Exercise: Leaving out the pictures, return word for word the stretch of entries below from the line holding "Outils (160+)" through the line holding "EN SAVOIR PLUS".

*** Data Section Begins ***

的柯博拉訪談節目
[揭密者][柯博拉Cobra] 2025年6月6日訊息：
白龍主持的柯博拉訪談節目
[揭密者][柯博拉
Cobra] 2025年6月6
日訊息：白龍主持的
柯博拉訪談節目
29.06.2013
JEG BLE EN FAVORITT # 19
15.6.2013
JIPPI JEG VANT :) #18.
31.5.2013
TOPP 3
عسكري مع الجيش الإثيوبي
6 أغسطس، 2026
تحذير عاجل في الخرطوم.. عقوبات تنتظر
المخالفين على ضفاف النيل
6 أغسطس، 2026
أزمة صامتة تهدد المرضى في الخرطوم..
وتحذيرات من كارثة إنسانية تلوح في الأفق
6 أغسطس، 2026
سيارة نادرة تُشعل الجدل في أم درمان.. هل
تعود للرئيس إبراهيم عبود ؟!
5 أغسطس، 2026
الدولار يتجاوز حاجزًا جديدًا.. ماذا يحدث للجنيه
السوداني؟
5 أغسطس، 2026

*** Data Section Ends ***
*** Data Section Begins ***

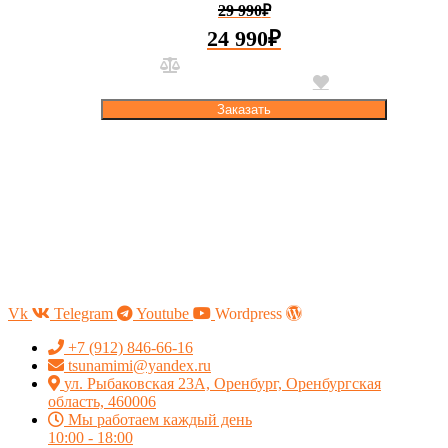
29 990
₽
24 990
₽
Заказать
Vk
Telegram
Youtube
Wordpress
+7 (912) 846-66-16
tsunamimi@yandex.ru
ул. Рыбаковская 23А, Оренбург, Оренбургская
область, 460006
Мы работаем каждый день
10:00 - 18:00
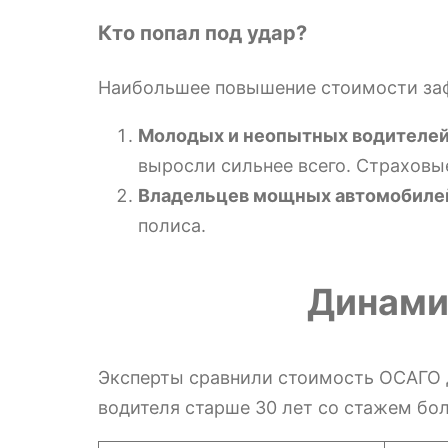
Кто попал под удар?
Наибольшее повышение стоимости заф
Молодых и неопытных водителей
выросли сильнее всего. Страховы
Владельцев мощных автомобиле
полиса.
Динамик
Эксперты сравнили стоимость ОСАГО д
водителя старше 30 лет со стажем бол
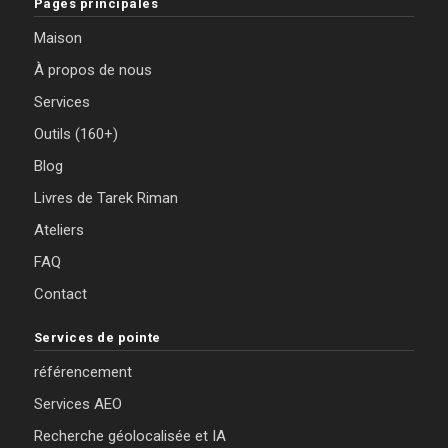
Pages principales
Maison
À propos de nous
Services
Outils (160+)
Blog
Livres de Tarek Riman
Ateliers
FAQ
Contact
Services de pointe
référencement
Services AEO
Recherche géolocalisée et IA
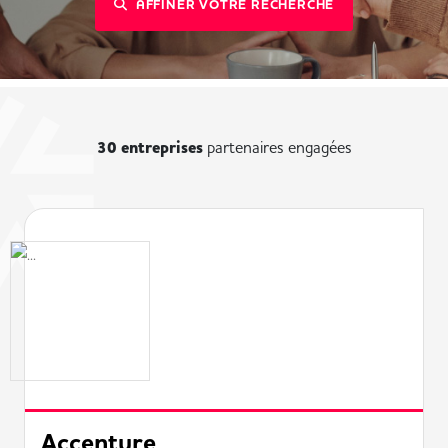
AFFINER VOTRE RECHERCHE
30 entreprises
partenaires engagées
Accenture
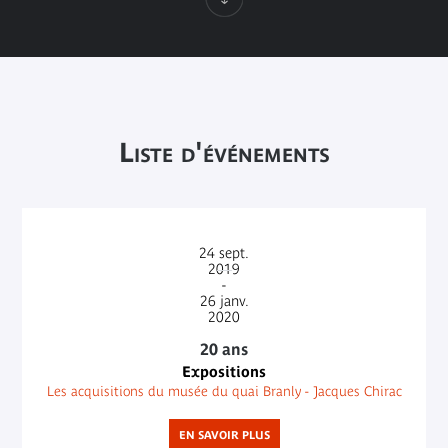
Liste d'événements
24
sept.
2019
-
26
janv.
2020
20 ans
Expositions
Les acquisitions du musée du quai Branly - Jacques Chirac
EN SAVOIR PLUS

*** Data Section Ends ***

Exercise solution:
Outils (160+)
Blog
Livres de Tarek Riman
Ateliers
FAQ
Contact
Services de pointe
référencement
Services AEO
Recherche géolocalisée et IA
AFFINER VOTRE RECHERCHE
30 entreprises
partenaires engagées
Accenture
Liste d'événements
24
sept.
2019
-
26
janv.
2020
20 ans
Expositions
Les acquisitions du musée du quai Branly - Jacques Chirac
EN SAVOIR PLUS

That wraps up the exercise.